As panic spreads, another bank falls
As the news concerning these bank failures spread, panicked customers at other niche banks began to withdraw their funds. By late Sunday, a New York-based bank had been taken over by regulators, making it the third bank failure in just a matter of days.
This entity had also played a large role in the cryptocurrency industry and acted as one of the largest lenders in the space, amplifying customers’ fears and prompting a run on the bank’s deposits.
The Fed's response so far has been encouraging
In an effort to halt further contagion and quell fears around risks to other banks, the U.S. Federal Reserve (Fed) released a statement on Sunday announcing an emergency lending facility to “help assure banks have the ability to meet the needs of all their depositors.” The creation of the Bank Term Funding Program will allow for loans of up to one year to banks and other eligible depository institutions, allowing them to pledge U.S Treasuries, agency debt, and mortgage-backed securities as collateral. Notably, these assets will be valued at par, reducing the need for banks to sell these securities at a loss.
At the same time, the U.S. Department of the Treasury, the Fed, and FDIC released a joint statement announcing a systemic risk exception for two of the banks, guaranteeing that all depositors at these institutions would be fully protected. The cost for this is to be funded through the Deposit Insurance Fund (DIF), a pool of money that’s funded through quarterly assessments on insured banks. Any losses to the DIF are to be replenished by a special assessment on banks, with no costs to be borne by taxpayers.
The Fed stopped short of creating a broader safety net for other regional banks—something within its power to do. This more definitive response may not ultimately be needed, but its absence will mean the market likely remains volatile in the near term.
Market reaction creates risks and potential opportunities
Although these extraordinary measures show regulators’ concern around the risk of financial contagion, the efforts stopped short of guaranteeing deposits for the banking industry as a whole. In response, bank stock prices continued to be under significant pressure on Monday as investors worked to digest the rapid flow of news.
Some depositors clearly remain unsettled, which could lead to pressure on deposits with balances over $250,000 as they seek stability with banks believed to be safer; however, the steps by the Fed have provided banks with new tools to manage through today’s potential liquidity challenges.
We also feel that the volatility is creating investment opportunities for an industry that’s generally characterized by well-capitalized companies with limited delinquencies and strong balance sheets. The market action is creating dispersion among select bank stocks, with some seeing additional selling pressure and others seeing stabilization.
In our view, many of the issues faced by the now-shuttered banking entities are likely specific to these institutions due to their high concentration in industries that were facing significant funding, regulatory, or legal pressures.
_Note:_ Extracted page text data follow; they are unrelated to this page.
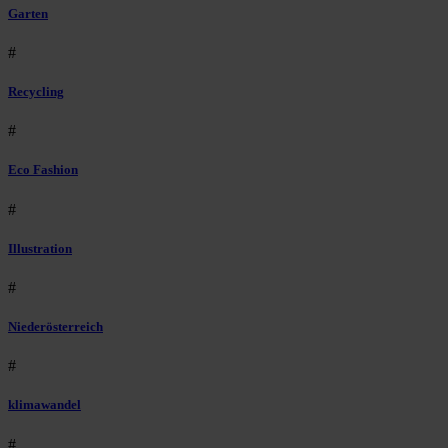
Garten
#
Recycling
#
Eco Fashion
#
Illustration
#
Niederösterreich
#
klimawandel
#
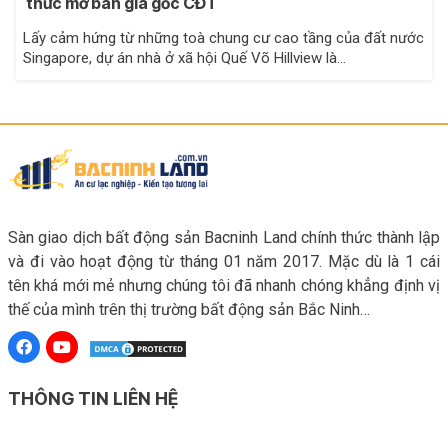
thức mở bán giá gốc CĐT
Lấy cảm hứng từ những toà chung cư cao tầng của đất nước
Singapore, dự án nhà ở xã hội Quế Võ Hillview là…
Sàn giao dịch bất động sản Bacninh Land chính thức thành lập
và đi vào hoạt động từ tháng 01 năm 2017. Mặc dù là 1 cái
tên khá mới mẻ nhưng chúng tôi đã nhanh chóng khẳng định vị
thế của mình trên thị trường bất động sản Bắc Ninh…
THÔNG TIN LIÊN HỆ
Some banking stocks that are coming under pressure today don’t face that same issue, having customer bases that are diversified across many industries, which reduces their liquidity risk. Additionally, we believe that most banks have assets that have benefited from higher interest rates.
Undoubtedly, deposit pricing pressure accelerated in the fourth quarter as the Fed continued to raise rates. We also expect there to be industry consolidation as some competitors are taken out of the market.
Although we can’t say for certain how long investor concerns around regional banks might persist, we believe this spate of volatility presents an opportunity to allocate toward well-capitalized institutions that have rate-hedged portfolios and a diverse deposit base. In our view, banks that can maintain a strong liquidity profile and benefit from the higher rate environment have the potential to generate a strong return on equity.